After moving, the string variable at address 01000 is no longer valid. I have depicted it here as memory being neatly zeroed out, but it may as well contain left-overs or random garbage. The compiler tracks the ownership and lifetime of the variable, and it knows the variable is now invalid, after it was moved. The string instance moved into the first slot of the dynamic array, which in this example has a capacity of four. The string value, “bananas”, was completely untouched in the process. The backing store (of the source) is not involved when moving a variable. Also, note how the addresses don’t have to neatly line up; computer memory may appear a fragmented, jumbled mess.

If you call a function in Rust, by default the arguments are pass-by-value. The same thing happens; the instance gets moved to the call stack. Now the function is the owner of the variable. When the function ends, the variable goes out of scope, and the variable gets dropped. Tada, we have a solid mechanism for automatic memory management.

Often when you call a subroutine, you actually don’t wish to give away ownership.
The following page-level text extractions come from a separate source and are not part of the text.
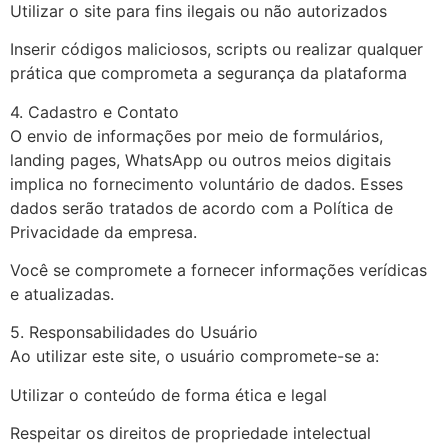
Utilizar o site para fins ilegais ou não autorizados
Inserir códigos maliciosos, scripts ou realizar qualquer
prática que comprometa a segurança da plataforma
4. Cadastro e Contato
O envio de informações por meio de formulários,
landing pages, WhatsApp ou outros meios digitais
implica no fornecimento voluntário de dados. Esses
dados serão tratados de acordo com a Política de
Privacidade da empresa.
Você se compromete a fornecer informações verídicas
e atualizadas.
5. Responsabilidades do Usuário
Ao utilizar este site, o usuário compromete-se a:
Utilizar o conteúdo de forma ética e legal
Respeitar os direitos de propriedade intelectual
What we can do instead is pass a borrowed reference, which is like a pointer, with an added annotation of temporary ownership. The subroutine can have the variable for now, but after it is done, we want it back.

So far, we can emulate this behavior in C++ by using move semantics, and we even can emulate it in plain C using raw pointers. But the Rust compiler takes things further to ensure safety.

In order to prevent data races, the Rust compiler checks mutability. There can be only one mutable reference to the data at once, ensuring that memory isn’t modified behind your back. Even in single threaded code it’s possible to create situations in which data accidentally gets clobbered. One example is iterating over an array (or vector), whilst removing items from that same array (vector) — it’s bound to give problems. The Rust compiler will rightfully stop you from doing that.

An easy way of visualizing how data races happen is again to take a piece of graph paper, and coloring all the cells that are given out as mutable. If you are touching an already colored cell in the process, then that’s the point where data corruption would occur in other languages. Rust’s set of rules will not allow that to happen; it will simply not compile. Rather than checking every byte, Rust knows that the variable already passed as mutable. This method is sometimes too coarse-grained, resulting in structural headaches. Take for example, large composite structs. Another infamous example is double linked lists. Nonetheless, Rust does succeed in staying safe.

How does the compiler know that we’re going to modify this data? Ironically, we told it the variable was mutable ourselves. Rust is safe because the programmer did the hard work of marking the variables as writeable.